» THE PROBLEM
Pictures should be omitted from your copy. Everything else in the entries below must be restated word for word.

[EXERCISE DATA — start]

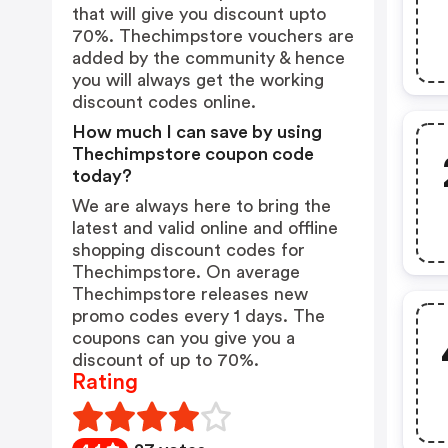
that will give you discount upto
70%. Thechimpstore vouchers are
added by the community & hence
you will always get the working
discount codes online.
How much I can save by using
Thechimpstore coupon code
today?
We are always here to bring the
latest and valid online and offline
shopping discount codes for
Thechimpstore. On average
Thechimpstore releases new
promo codes every 1 days. The
coupons can you give you a
discount of up to 70%.
Rating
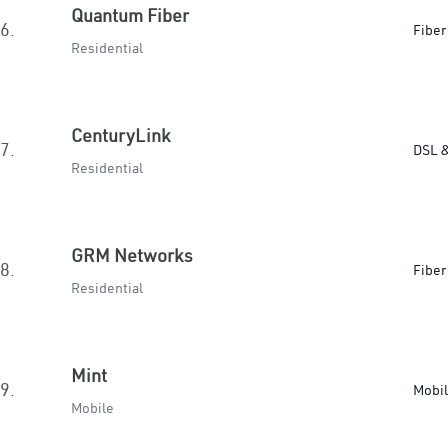
Quantum Fiber
6.
Fiber
Residential
CenturyLink
7.
DSL &
Residential
GRM Networks
8.
Fiber
Residential
Mint
9.
Mobi
Mobile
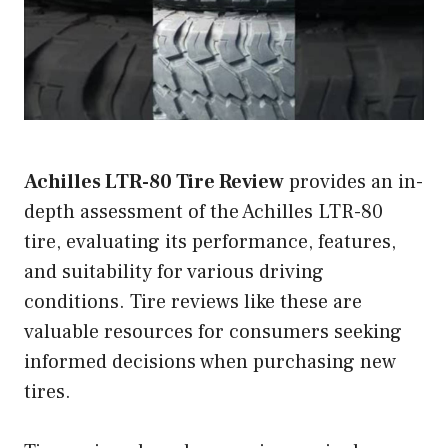
Achilles LTR-80 Tire Review
provides an in-
depth assessment of the Achilles LTR-80
tire, evaluating its performance, features,
and suitability for various driving
conditions. Tire reviews like these are
valuable resources for consumers seeking
informed decisions when purchasing new
tires.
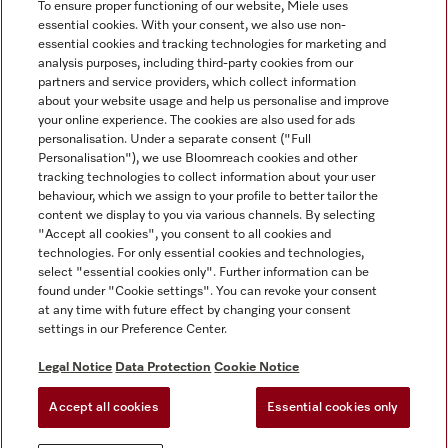
To ensure proper functioning of our website, Miele uses
essential cookies. With your consent, we also use non-
essential cookies and tracking technologies for marketing and
analysis purposes, including third-party cookies from our
Miele on Instagram
Miele on Facebook
partners and service providers, which collect information
about your website usage and help us personalise and improve
your online experience. The cookies are also used for ads
personalisation. Under a separate consent ("Full
Personalisation"), we use Bloomreach cookies and other
tracking technologies to collect information about your user
behaviour, which we assign to your profile to better tailor the
Disclaimer
content we display to you via various channels. By selecting
GTC
"Accept all cookies", you consent to all cookies and
technologies. For only essential cookies and technologies,
Data Protection
select "essential cookies only". Further information can be
Terms Of Use
found under "Cookie settings". You can revoke your consent
at any time with future effect by changing your consent
Modern Slavery Statement
settings in our Preference Center.
Accessibility Statement
Digital Service Act
Legal Notice
Data Protection
Cookie Notice
Withdrawal Form
Accept all cookies
Essential cookies only
Cookie settings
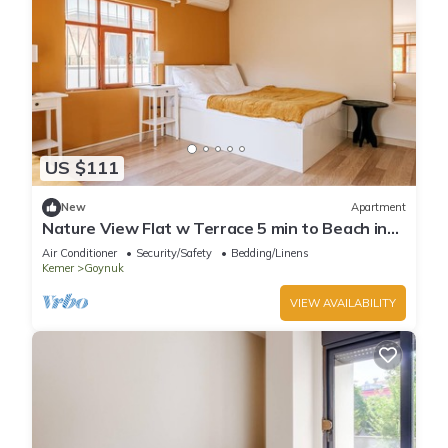
US $111
New
Apartment
Nature View Flat w Terrace 5 min to Beach in
Kemer
Air Conditioner
Security/Safety
Bedding/Linens
Kemer
Goynuk
VIEW AVAILABILITY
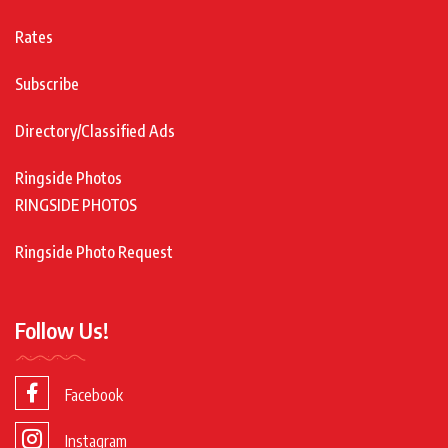
Rates
Subscribe
Directory/Classified Ads
Ringside Photos
RINGSIDE PHOTOS
Ringside Photo Request
Follow Us!
Facebook
Instagram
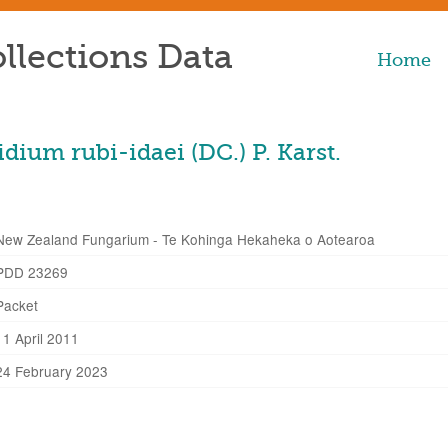
llections Data
Home
ium rubi-idaei (DC.) P. Karst.
New Zealand Fungarium - Te Kohinga Hekaheka o Aotearoa
PDD 23269
Packet
11 April 2011
24 February 2023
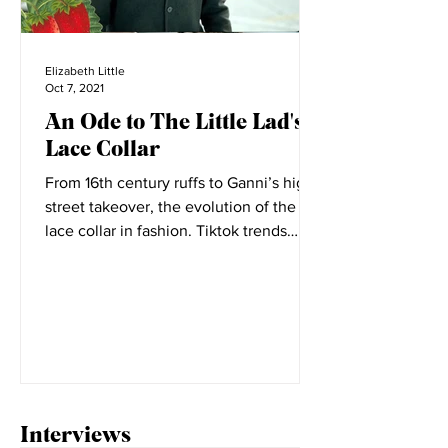
Elizabeth Little
Oct 7, 2021
An Ode to The Little Lad's
Lace Collar
From 16th century ruffs to Ganni’s high
street takeover, the evolution of the
lace collar in fashion. Tiktok trends
seem to change daily,...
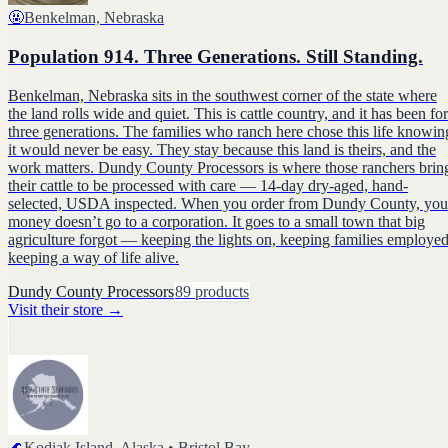
🤬
Benkelman, Nebraska
Population 914. Three Generations. Still Standing.
Benkelman, Nebraska sits in the southwest corner of the state where
the land rolls wide and quiet. This is cattle country, and it has been for
three generations. The families who ranch here chose this life knowin
it would never be easy. They stay because this land is theirs, and the
work matters. Dundy County Processors is where those ranchers brin
their cattle to be processed with care — 14-day dry-aged, hand-
selected, USDA inspected. When you order from Dundy County, you
money doesn’t go to a corporation. It goes to a small town that big
agriculture forgot — keeping the lights on, keeping families employed
keeping a way of life alive.
Dundy County Processors
89
products
Visit their store
→
🌊
Kodiak Island, Alaska • Bristol Bay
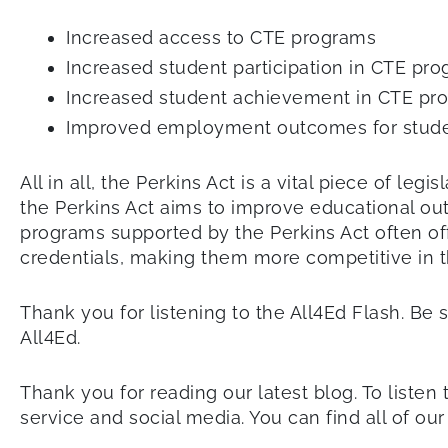
Increased access to CTE programs
Increased student participation in CTE pr
Increased student achievement in CTE pr
Improved employment outcomes for studen
All in all, the Perkins Act is a vital piece of l
the Perkins Act aims to improve educational ou
programs supported by the Perkins Act often of
credentials, making them more competitive in 
Thank you for listening to the All4Ed Flash. Be 
All4Ed.
Thank you for reading our latest blog. To listen 
service and social media. You can find all of ou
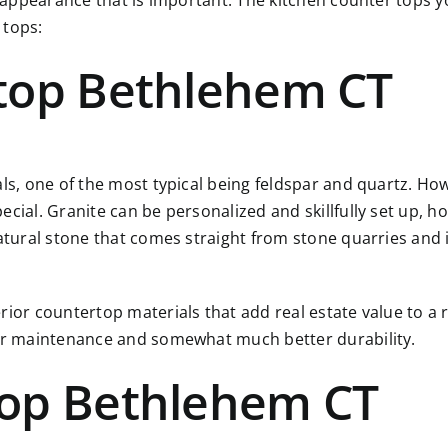
r appearance that is important. The kitchen counter tops yo
 tops:
top Bethlehem CT
als, one of the most typical being feldspar and quartz. Ho
ial. Granite can be personalized and skillfully set up, how
atural stone that comes straight from stone quarries and i
rior countertop materials that add real estate value to a 
ier maintenance and somewhat much better durability.
top Bethlehem CT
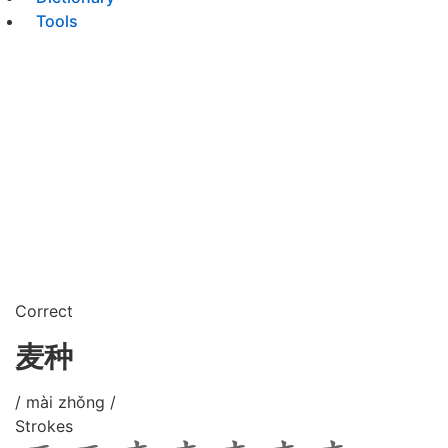
Tools
Correct
麦种
/ mài zhǒng /
Strokes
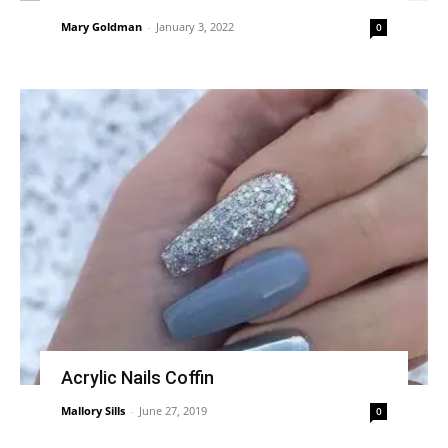
Mary Goldman
-
January 3, 2022
0
Acrylic Nails Coffin
Mallory Sills
-
June 27, 2019
0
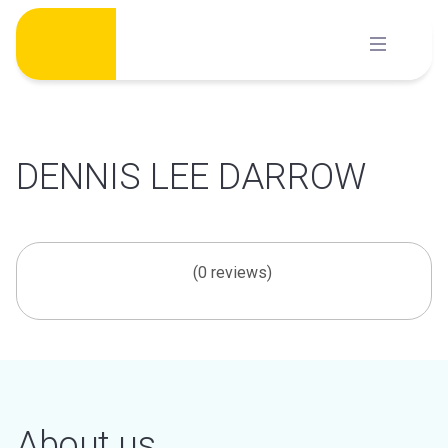
Skip
to
content
DENNIS LEE DARROW
(0 reviews)
About us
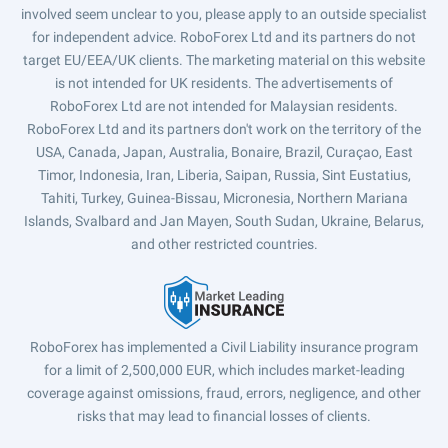
involved seem unclear to you, please apply to an outside specialist
for independent advice. RoboForex Ltd and its partners do not
target EU/EEA/UK clients. The marketing material on this website
is not intended for UK residents. The advertisements of
RoboForex Ltd are not intended for Malaysian residents.
RoboForex Ltd and its partners don't work on the territory of the
USA, Canada, Japan, Australia, Bonaire, Brazil, Curaçao, East
Timor, Indonesia, Iran, Liberia, Saipan, Russia, Sint Eustatius,
Tahiti, Turkey, Guinea-Bissau, Micronesia, Northern Mariana
Islands, Svalbard and Jan Mayen, South Sudan, Ukraine, Belarus,
and other restricted countries.
RoboForex has implemented a Civil Liability insurance program
for a limit of 2,500,000 EUR, which includes market-leading
coverage against omissions, fraud, errors, negligence, and other
risks that may lead to financial losses of clients.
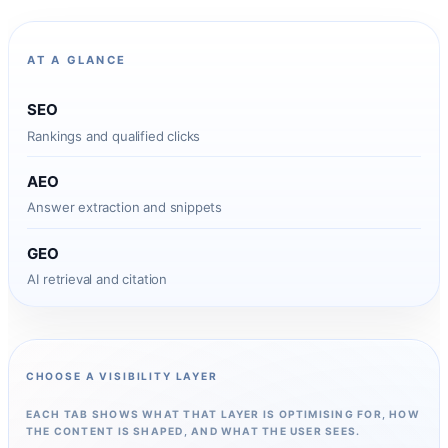
AT A GLANCE
SEO
Rankings and qualified clicks
AEO
Answer extraction and snippets
GEO
AI retrieval and citation
CHOOSE A VISIBILITY LAYER
EACH TAB SHOWS WHAT THAT LAYER IS OPTIMISING FOR, HOW
THE CONTENT IS SHAPED, AND WHAT THE USER SEES.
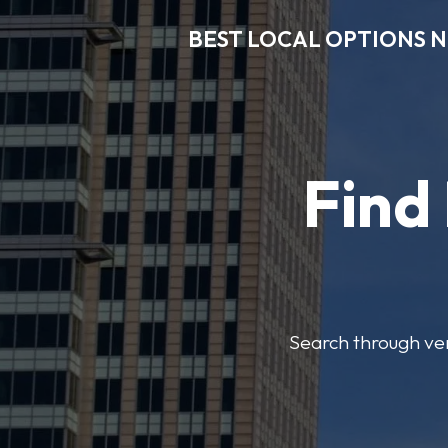
BEST LOCAL OPTIONS 
Find
Search through veri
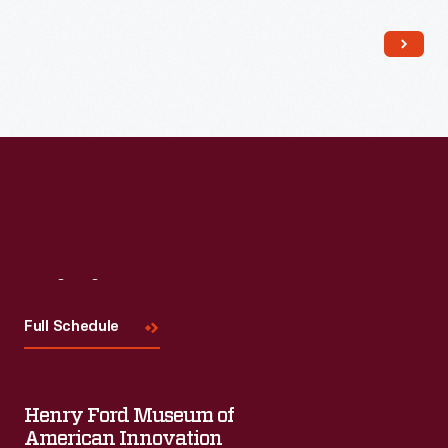
Read More
Visit
Us
Full Schedule
Henry Ford Museum of
American Innovation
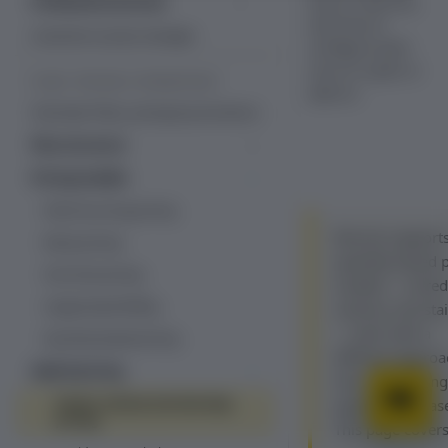
work in Recurly,
Professional services
and how to
Managed services
Customer success manager
configure each
one on a plan or
PLANS, PRICING & PROMOTIONS
add-on.
Overview: Plans, pricing & promotions
Plan structure
Plans
Pricing models
Add-ons
Fixed recurring pricing
Decimal pricing
Item catalog
Recurly supports
Ramp pricing
Line items
quantity-based p
One-time pricing
models — tiered
Usage-based billing
volume, and stai
— each with a
Quantity-based pricing
different approa
Hybrid pricing
how price chang
Tiered, volume and stairstep
quantity increas
pricing
This page cover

[EXERCISE DATA — finish]

» OUTPUT OF THE EXERCISE
that will give you discount upto
70%. Thechimpstore vouchers are
added by the community & hence
you will always get the working
discount codes online.
How much I can save by using
Thechimpstore coupon code
today?
We are always here to bring the
latest and valid online and offline
shopping discount codes for
Thechimpstore. On average
Thechimpstore releases new
promo codes every 1 days. The
coupons can you give you a
discount of up to 70%.
Rating
Quantum Fiber
6.
Fiber
Residential
CenturyLink
7.
DSL &
Residential
GRM Networks
8.
Fiber
Residential
Mint
9.
Mobi
Mobile
Achilles LTR-80 Tire Review
provides an in-
depth assessment of the Achilles LTR-80
tire, evaluating its performance, features,
and suitability for various driving
conditions. Tire reviews like these are
valuable resources for consumers seeking
informed decisions when purchasing new
tires.
To ensure proper functioning of our website, Miele uses
essential cookies. With your consent, we also use non-
essential cookies and tracking technologies for marketing and
analysis purposes, including third-party cookies from our
Miele on Instagram
Miele on Facebook
partners and service providers, which collect information
about your website usage and help us personalise and improve
your online experience. The cookies are also used for ads
personalisation. Under a separate consent ("Full
Personalisation"), we use Bloomreach cookies and other
tracking technologies to collect information about your user
behaviour, which we assign to your profile to better tailor the
Disclaimer
content we display to you via various channels. By selecting
GTC
"Accept all cookies", you consent to all cookies and
technologies. For only essential cookies and technologies,
Data Protection
select "essential cookies only". Further information can be
Terms Of Use
found under "Cookie settings". You can revoke your consent
at any time with future effect by changing your consent
Modern Slavery Statement
settings in our Preference Center.
Accessibility Statement
Digital Service Act
Legal Notice
Data Protection
Cookie Notice
Withdrawal Form
Accept all cookies
Essential cookies only
Cookie settings
US $111
New
Apartment
Nature View Flat w Terrace 5 min to Beach in
Kemer
Air Conditioner
Security/Safety
Bedding/Linens
Kemer
Goynuk
VIEW AVAILABILITY
Rates
Subscribe
Directory/Classified Ads
Ringside Photos
RINGSIDE PHOTOS
Ringside Photo Request
Follow Us!
Facebook
Instagram
llections Data
Home
ium rubi-idaei (DC.) P. Karst.
New Zealand Fungarium - Te Kohinga Hekaheka o Aotearoa
PDD 23269
Packet
11 April 2011
24 February 2023
Elizabeth Little
Oct 7, 2021
An Ode to The Little Lad's
Lace Collar
From 16th century ruffs to Ganni’s high
street takeover, the evolution of the
lace collar in fashion. Tiktok trends
seem to change daily,...
🤬
Benkelman, Nebraska
Population 914. Three Generations. Still Standing.
Benkelman, Nebraska sits in the southwest corner of the state where
the land rolls wide and quiet. This is cattle country, and it has been for
three generations. The families who ranch here chose this life knowin
it would never be easy. They stay because this land is theirs, and the
work matters. Dundy County Processors is where those ranchers brin
their cattle to be processed with care — 14-day dry-aged, hand-
selected, USDA inspected. When you order from Dundy County, you
money doesn’t go to a corporation. It goes to a small town that big
agriculture forgot — keeping the lights on, keeping families employed
keeping a way of life alive.
Dundy County Processors
89
products
Visit their store
→
🌊
Kodiak Island, Alaska • Bristol Bay
Increased access to CTE programs
Increased student participation in CTE pr
Increased student achievement in CTE pr
Improved employment outcomes for studen
All in all, the Perkins Act is a vital piece of l
the Perkins Act aims to improve educational ou
programs supported by the Perkins Act often of
credentials, making them more competitive in 
Thank you for listening to the All4Ed Flash. Be 
All4Ed.
Thank you for reading our latest blog. To listen 
service and social media. You can find all of ou
r appearance that is important. The kitchen counter tops yo
 tops:
top Bethlehem CT
als, one of the most typical being feldspar and quartz. Ho
ial. Granite can be personalized and skillfully set up, how
atural stone that comes straight from stone quarries and i
rior countertop materials that add real estate value to a 
ier maintenance and somewhat much better durability.
top Bethlehem CT
Tools
Correct
麦种
/ mài zhǒng /
Strokes
Mary Goldman
-
January 3, 2022
0
Acrylic Nails Coffin
Mallory Sills
-
June 27, 2019
0
Skip
to
content
DENNIS LEE DARROW
(0 reviews)
About us
involved seem unclear to you, please apply to an outside specialist
for independent advice. RoboForex Ltd and its partners do not
target EU/EEA/UK clients. The marketing material on this website
is not intended for UK residents. The advertisements of
RoboForex Ltd are not intended for Malaysian residents.
RoboForex Ltd and its partners don't work on the territory of the
USA, Canada, Japan, Australia, Bonaire, Brazil, Curaçao, East
Timor, Indonesia, Iran, Liberia, Saipan, Russia, Sint Eustatius,
Tahiti, Turkey, Guinea-Bissau, Micronesia, Northern Mariana
Islands, Svalbard and Jan Mayen, South Sudan, Ukraine, Belarus,
and other restricted countries.
RoboForex has implemented a Civil Liability insurance program
for a limit of 2,500,000 EUR, which includes market-leading
coverage against omissions, fraud, errors, negligence, and other
risks that may lead to financial losses of clients.
AT A GLANCE
SEO
Rankings and qualified clicks
AEO
Answer extraction and snippets
GEO
AI retrieval and citation
CHOOSE A VISIBILITY LAYER
EACH TAB SHOWS WHAT THAT LAYER IS OPTIMISING FOR, HOW
THE CONTENT IS SHAPED, AND WHAT THE USER SEES.
BEST LOCAL OPTIONS 
Find
Search through veri
Read More
Visit
Us
Full Schedule
Henry Ford Museum of
American Innovation
work in Recurly,
Professional services
and how to
Managed services
Customer success manager
configure each
one on a plan or
PLANS, PRICING & PROMOTIONS
add-on.
Overview: Plans, pricing & promotions
Plan structure
Plans
Pricing models
Add-ons
Fixed recurring pricing
Decimal pricing
Item catalog
Recurly supports
Ramp pricing
Line items
quantity-based p
One-time pricing
models — tiered
Usage-based billing
volume, and stai
— each with a
Quantity-based pricing
different approa
Hybrid pricing
how price chang
Tiered, volume and stairstep
quantity increas
pricing
This page cover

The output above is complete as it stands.